> _What the task asks_
Your answer must consist of the lines running from the one that holds "BMW (256, 1741)" to the end of the data, copied exactly.

Start of Block

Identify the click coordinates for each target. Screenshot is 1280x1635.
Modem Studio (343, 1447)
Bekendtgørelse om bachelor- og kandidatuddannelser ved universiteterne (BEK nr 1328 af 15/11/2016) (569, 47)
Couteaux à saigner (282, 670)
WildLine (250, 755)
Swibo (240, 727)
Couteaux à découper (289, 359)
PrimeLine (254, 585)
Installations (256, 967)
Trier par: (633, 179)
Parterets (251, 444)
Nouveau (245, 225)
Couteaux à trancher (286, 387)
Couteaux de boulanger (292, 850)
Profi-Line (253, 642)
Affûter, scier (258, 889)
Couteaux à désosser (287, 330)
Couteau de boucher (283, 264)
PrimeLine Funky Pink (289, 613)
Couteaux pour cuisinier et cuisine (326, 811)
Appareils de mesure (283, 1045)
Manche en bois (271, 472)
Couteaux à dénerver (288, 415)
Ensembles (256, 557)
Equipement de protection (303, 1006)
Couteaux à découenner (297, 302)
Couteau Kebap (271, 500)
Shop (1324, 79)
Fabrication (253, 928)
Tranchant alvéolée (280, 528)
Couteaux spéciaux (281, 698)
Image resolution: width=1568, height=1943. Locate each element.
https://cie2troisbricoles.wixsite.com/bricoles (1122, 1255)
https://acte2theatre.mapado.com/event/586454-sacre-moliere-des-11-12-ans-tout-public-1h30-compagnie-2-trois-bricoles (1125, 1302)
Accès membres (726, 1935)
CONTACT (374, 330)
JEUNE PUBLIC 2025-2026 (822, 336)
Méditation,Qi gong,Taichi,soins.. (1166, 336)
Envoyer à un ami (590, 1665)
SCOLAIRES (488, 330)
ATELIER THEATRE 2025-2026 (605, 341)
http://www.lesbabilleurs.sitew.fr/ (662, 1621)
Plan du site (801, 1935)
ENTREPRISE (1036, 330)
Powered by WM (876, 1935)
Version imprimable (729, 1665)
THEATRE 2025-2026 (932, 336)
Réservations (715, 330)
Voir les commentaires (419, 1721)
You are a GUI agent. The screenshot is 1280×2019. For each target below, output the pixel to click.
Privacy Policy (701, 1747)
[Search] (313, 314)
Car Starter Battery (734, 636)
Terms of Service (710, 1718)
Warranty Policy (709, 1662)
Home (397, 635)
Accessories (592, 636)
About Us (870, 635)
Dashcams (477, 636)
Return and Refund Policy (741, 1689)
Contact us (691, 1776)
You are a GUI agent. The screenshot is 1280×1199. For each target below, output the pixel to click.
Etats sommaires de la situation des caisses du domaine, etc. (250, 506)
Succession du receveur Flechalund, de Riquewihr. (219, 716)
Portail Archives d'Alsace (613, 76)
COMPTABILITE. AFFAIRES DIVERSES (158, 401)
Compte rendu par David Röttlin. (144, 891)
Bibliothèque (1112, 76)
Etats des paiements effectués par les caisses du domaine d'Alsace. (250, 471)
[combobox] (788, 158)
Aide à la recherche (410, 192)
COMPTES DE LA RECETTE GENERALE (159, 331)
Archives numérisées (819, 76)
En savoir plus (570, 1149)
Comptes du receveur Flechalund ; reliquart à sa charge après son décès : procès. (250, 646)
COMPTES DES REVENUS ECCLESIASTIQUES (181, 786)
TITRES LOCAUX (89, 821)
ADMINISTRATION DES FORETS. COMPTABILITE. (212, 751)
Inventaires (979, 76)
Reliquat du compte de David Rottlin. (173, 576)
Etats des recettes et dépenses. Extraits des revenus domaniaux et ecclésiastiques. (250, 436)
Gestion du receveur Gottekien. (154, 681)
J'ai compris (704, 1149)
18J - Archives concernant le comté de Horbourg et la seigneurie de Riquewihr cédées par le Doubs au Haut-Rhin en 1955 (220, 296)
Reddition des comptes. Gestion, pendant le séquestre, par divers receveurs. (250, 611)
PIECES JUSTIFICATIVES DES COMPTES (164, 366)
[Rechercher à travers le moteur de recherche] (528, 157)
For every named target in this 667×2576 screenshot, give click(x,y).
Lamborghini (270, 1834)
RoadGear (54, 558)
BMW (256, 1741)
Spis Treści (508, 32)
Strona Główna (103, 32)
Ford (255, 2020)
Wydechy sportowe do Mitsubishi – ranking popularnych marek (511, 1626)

End of Block

> _Task answer_
BMW (256, 1741)
Spis Treści (508, 32)
Strona Główna (103, 32)
Ford (255, 2020)
Wydechy sportowe do Mitsubishi – ranking popularnych marek (511, 1626)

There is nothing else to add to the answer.